▸ Task details: Please repeat every entry exactly as written, but skip the pictures.

════════

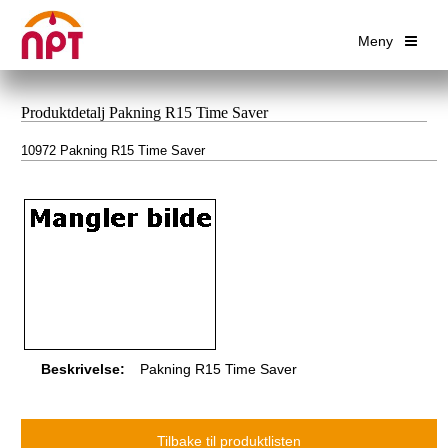
Meny
Produktdetalj Pakning R15 Time Saver
10972 Pakning R15 Time Saver
Beskrivelse:
Pakning R15 Time Saver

════════

▸ Exercise response:
Meny
Produktdetalj Pakning R15 Time Saver
10972 Pakning R15 Time Saver
Beskrivelse:
Pakning R15 Time Saver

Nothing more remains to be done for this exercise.